What Kalshi is and how it works
Kalshi is a US exchange where people trade on the outcomes of real‑world events. Each market focuses on a clear yes‑or‑no question, such as whether inflation will rise or a law will pass. Traders buy “YES” or “NO” contracts depending on what they think will happen in reality. If the answer to the question is yes, YES contracts pay one dollar and NO contracts pay zero. If the answer is no, the opposite happens and NO contracts pay one dollar instead. Contract prices move between one and ninety‑nine cents as people buy and sell. The price can be read as the market’s implied probability for that outcome. Moreover, Kalshi is regulated by the US Commodity Futures Trading Commission, known as the CFTC. This makes it one of the only fully licensed prediction markets available to US traders today.

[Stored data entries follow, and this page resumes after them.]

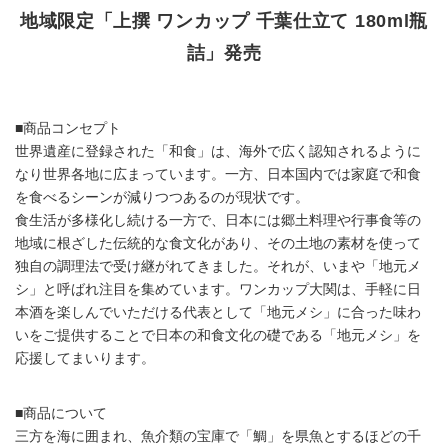
地域限定「上撰 ワンカップ 千葉仕立て 180ml瓶
詰」発売
■商品コンセプト
世界遺産に登録された「和食」は、海外で広く認知されるように
なり世界各地に広まっています。一方、日本国内では家庭で和食
を食べるシーンが減りつつあるのが現状です。
食生活が多様化し続ける一方で、日本には郷土料理や行事食等の
地域に根ざした伝統的な食文化があり、その土地の素材を使って
独自の調理法で受け継がれてきました。それが、いまや「地元メ
シ」と呼ばれ注目を集めています。ワンカップ大関は、手軽に日
本酒を楽しんでいただける代表として「地元メシ」に合った味わ
いをご提供することで日本の和食文化の礎である「地元メシ」を
応援してまいります。
■商品について
三方を海に囲まれ、魚介類の宝庫で「鯛」を県魚とするほどの千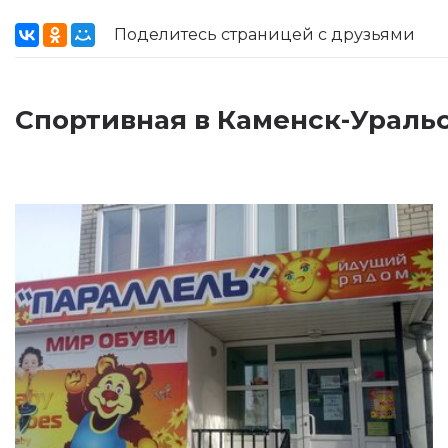
Поделитесь страницей с друзьями
Спортивная в Каменск-Уральс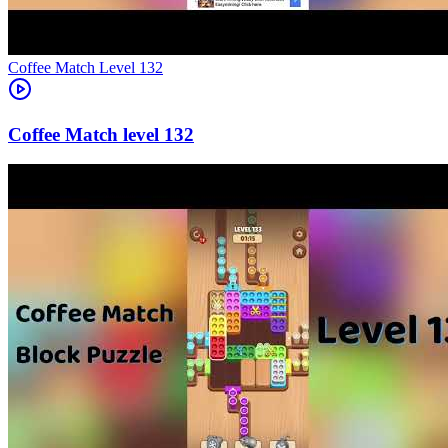
Level
132
132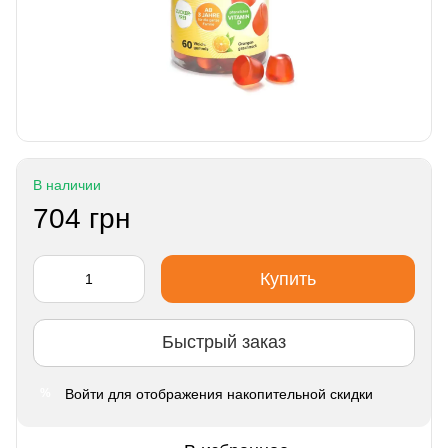
В наличии
704 грн
Купить
Быстрый заказ
Войти
для отображения накопительной скидки
%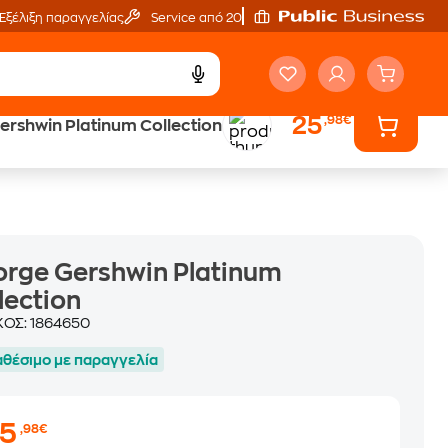
Εξέλιξη παραγγελίας
Service από 20'
25
,98€
ershwin Platinum Collection
ά
Έλα στον κόσμο
των ηχητικών βιβλίων
rge Gershwin Platinum
lection
ΚΟΣ:
1864650
αθέσιμο με παραγγελία
25
,98€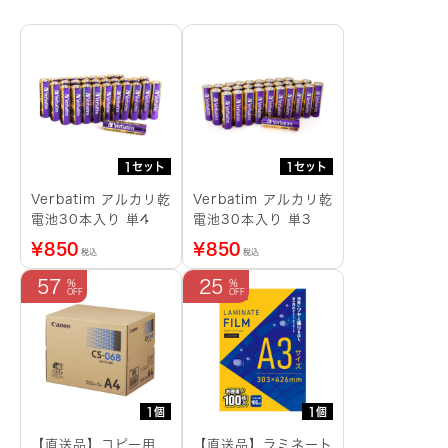
5
本
パ
ッ
ク
個
1セット
1セット
Verbatim アルカリ乾
Verbatim アルカリ乾
電池30本入り 単4
電池30本入り 単3
¥
850
¥
850
税込
税込
57
25
1個
1個
【直送品】コピー用
【直送品】ラミネート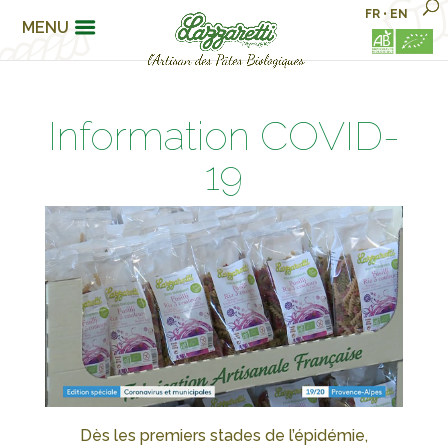
FR
•
EN
MENU
Information COVID-
19
Dès les premiers stades de l’épidémie,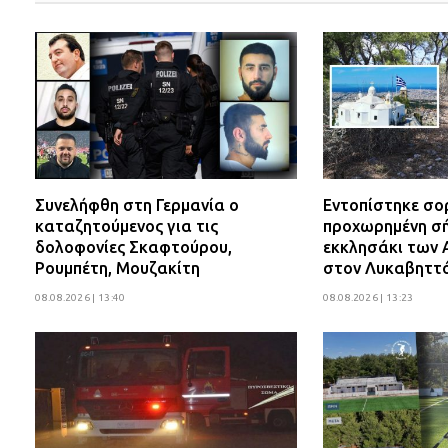
Συνελήφθη στη Γερμανία ο
Εντοπίστηκε σο
καταζητούμενος για τις
προχωρημένη σή
δολοφονίες Σκαφτούρου,
εκκλησάκι των 
Ρουμπέτη, Μουζακίτη
στον Λυκαβηττ
08.08.2026 | 13:40
08.08.2026 | 13:23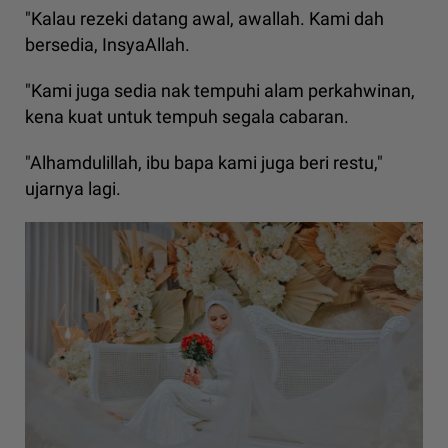
"Kalau rezeki datang awal, awallah. Kami dah
bersedia, InsyaAllah.
"Kami juga sedia nak tempuhi alam perkahwinan,
kena kuat untuk tempuh segala cabaran.
"Alhamdulillah, ibu bapa kami juga beri restu,"
ujarnya lagi.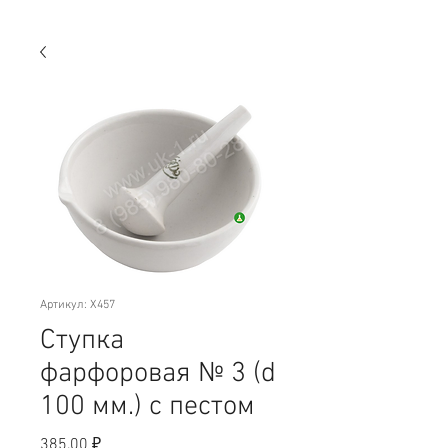
Артикул: X457
Ступка
фарфоровая № 3 (d
100 мм.) с пестом
Цена
385,00 ₽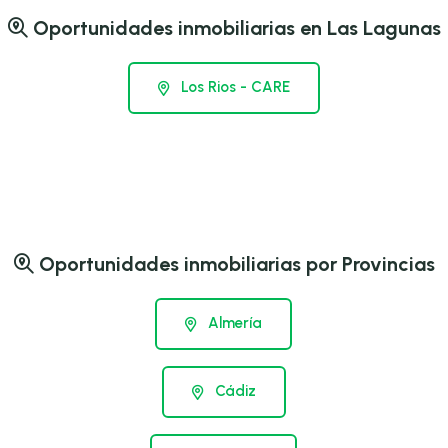
Oportunidades inmobiliarias en Las Lagunas
Los Rios - CARE
Oportunidades inmobiliarias por Provincias
Almería
Cádiz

A funding round that doubles the company’s value
Investor interest in Kalshi has surged during 2025. The company has just raised one billion dollars in fresh funding at an eleven billion dollar valuation. This roughly doubles its value from about five billion dollars less than two months earlier. The latest round follows an earlier raise of over three hundred million dollars in October. Backers include major venture capital firms and hedge funds that see prediction markets as a new asset class. Trading volumes on Kalshi have grown to tens of billions of dollars a year. The company says the new cash will support more event markets, more countries and new product features.
Why prediction markets matter
Prediction markets try to turn opinions about the future into precise, tradable prices. When many people buy and sell event contracts, the market aggregates their information. Traders can use these markets to hedge risks linked to politics, economics or even extreme weather. A business worried about election results could offset some risk by holding contracts on that outcome. For beginners, Kalshi offers a simple idea. You back your view on a real event with a small amount of money. For experienced traders, event contracts provide a direct way to trade macro and political risk, without using complex derivatives. Kalshi also experiments with tokenised versions of its contracts on blockchains like Solana, to attract crypto‑native liquidity. Its rapid growth suggests prediction markets may soon sit beside stocks, bonds and options in modern portfolios.